**EXERCISE OBJECTIVE:** Once the line containing "la Seguridad’ inicia" is found, please set it down along with each following line, exactly, to the end of the material.

--*--

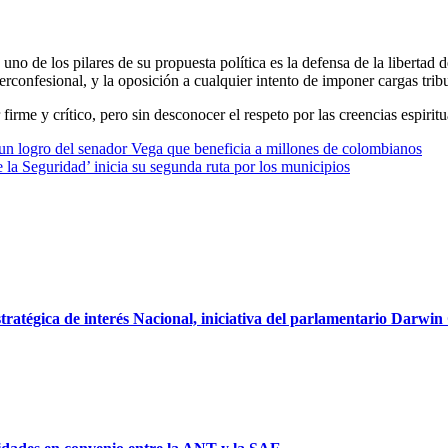
uno de los pilares de su propuesta política es la defensa de la libertad d
erconfesional, y la oposición a cualquier intento de imponer cargas tribut
irme y crítico, pero sin desconocer el respeto por las creencias espiritua
un logro del senador Vega que beneficia a millones de colombianos
la Seguridad’ inicia su segunda ruta por los municipios
stratégica de interés Nacional, iniciativa del parlamentario Darwin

--*--

**TASK SOLUTION:**
la Seguridad’ inicia su segunda ruta por los municipios
stratégica de interés Nacional, iniciativa del parlamentario Darwin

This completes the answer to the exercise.